5.      Condamne X2________ à une peine privative de liberté de 40 jours, complémentaires à la peine privative de liberté prononcée par la Cour pénale du Tribunal cantonal de Neuchâtel le 15 novembre 2021.

6.      Prononce l’expulsion de X2________ du territoire suisse pour une durée de cinq ans et ordonne son signalement dans le système d’information Schengen (art. 20 Ordonnance N-SIS).

7.      Condamne X2________ au paiement de sa part des frais de la cause arrêtés à 1'489 francs.

8.      Fixe à 2'015.20 francs, frais, débours et TVA compris, l’indemnité due à Me I.________, défenseur d’office de X1________,

9.      Fixe à 5'690 francs, frais, débours et TVA compris, l’indemnité due à Me J.________, défenseur d’office de X2________,

  IV.        Les frais de la procédure d’appel, arrêtés à 4'000 francs, sont mis à la charge de X1________ à raison de 1'000 francs et à la charge de X2________ à raison de 1'000 francs ; le solde (2'000 francs) est laissé à la charge de l’Etat.
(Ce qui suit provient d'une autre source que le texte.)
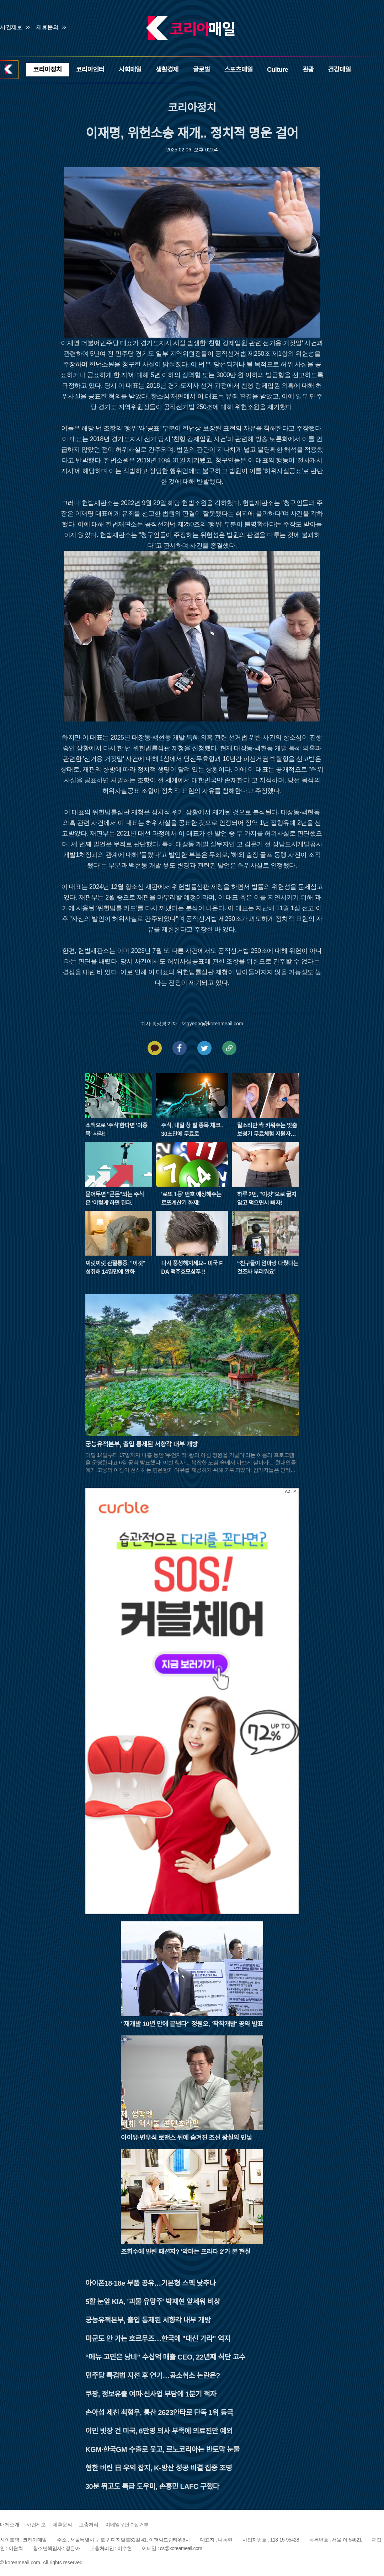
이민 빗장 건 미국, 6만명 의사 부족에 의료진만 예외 (159, 2431)
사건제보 (11, 27)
    V.        Il est alloué à Me I.________, avocat d’office de X1________, un montant de 2'476.55 francs, frais, débours et TVA compris à titre d’indemnité d’avocat d’office, remboursable par X1________ par moitié aux conditions de l’article 135 al. 4 CPP.

  VI.        Il est alloué à Me G.________, avocat d’office de X2________, un montant de 3'869.50 francs, frais, débours et TVA compris à titre d’indemnité d’avocat d’office, remboursable par X2________ par moitié aux conditions de l’article 135 al. 4 CPP.
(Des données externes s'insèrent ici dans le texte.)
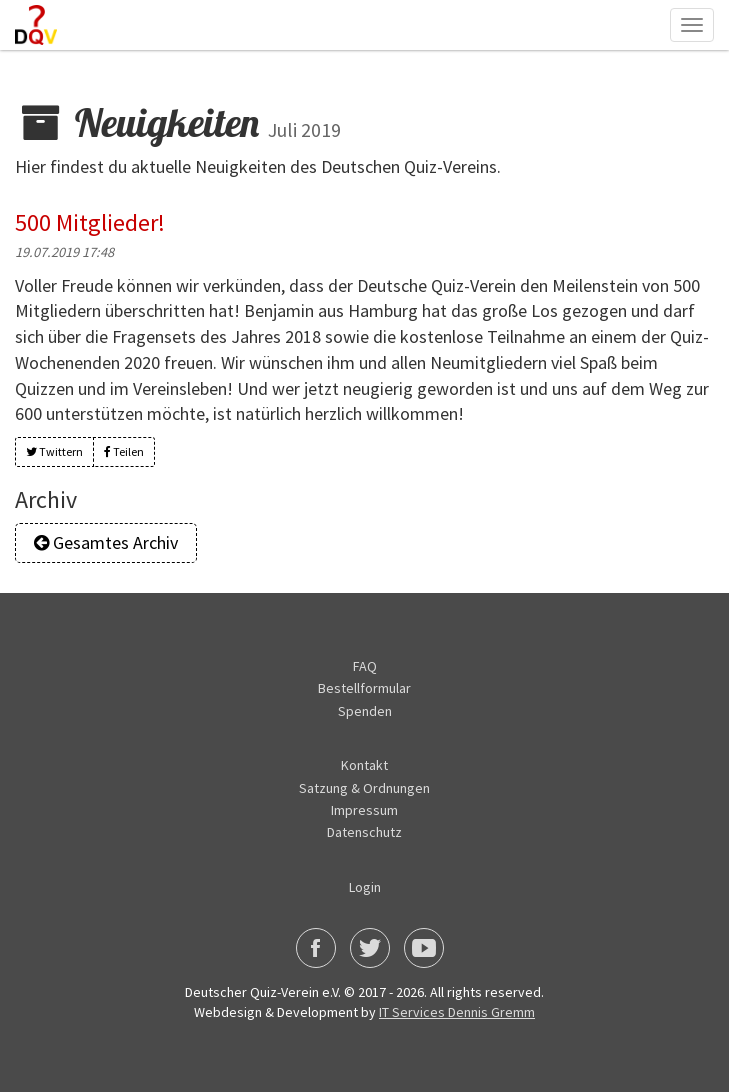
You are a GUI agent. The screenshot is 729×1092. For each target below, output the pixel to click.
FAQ (365, 666)
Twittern (54, 451)
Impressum (364, 810)
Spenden (365, 711)
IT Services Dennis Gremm (457, 1012)
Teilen (124, 451)
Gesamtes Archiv (106, 542)
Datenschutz (364, 832)
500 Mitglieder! (90, 222)
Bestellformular (364, 688)
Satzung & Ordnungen (364, 788)
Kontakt (364, 765)
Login (365, 887)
 VII.        Il est dit que Me G.________ doit rembourser à l’Etat de Neuchâtel, Service de la population, 2'890.25 francs résultant d’une indemnisation à double par la première instance des activités de ses collaborateurs.
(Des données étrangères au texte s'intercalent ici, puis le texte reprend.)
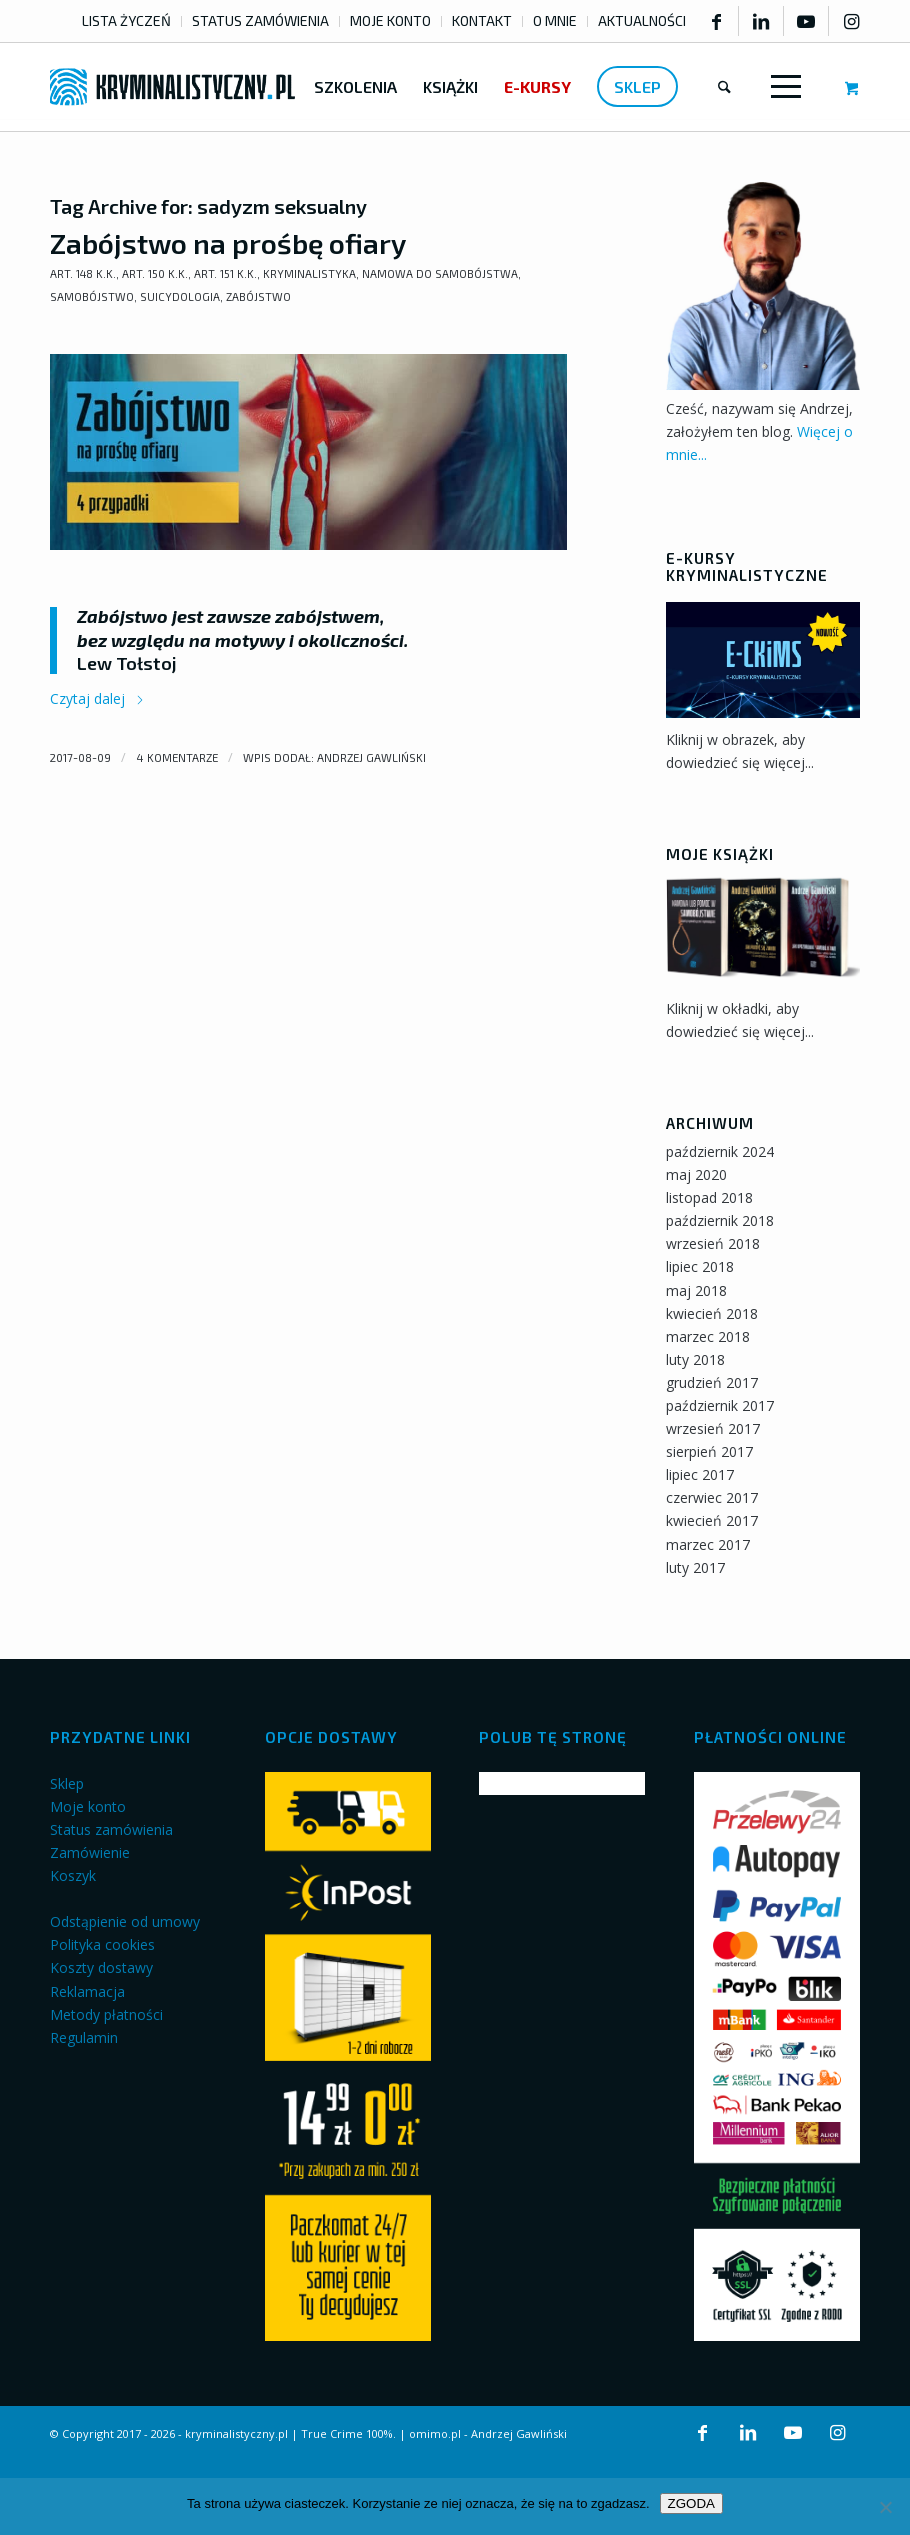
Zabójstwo (258, 296)
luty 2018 (695, 1359)
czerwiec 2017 (712, 1497)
VIII.        Le présent jugement est notifié à X1________, par Me I.________, à X2________, par Me G.________, au ministère public, à La Chaux-de-Fonds (MP.2021.386), au Tribunal de police des Montagnes et du Val-de-Ruz, à La Chaux-de-Fonds (POL.2021.728), au SMIG à Neuchâtel et à l’OESP à La Chaux-de-Fonds.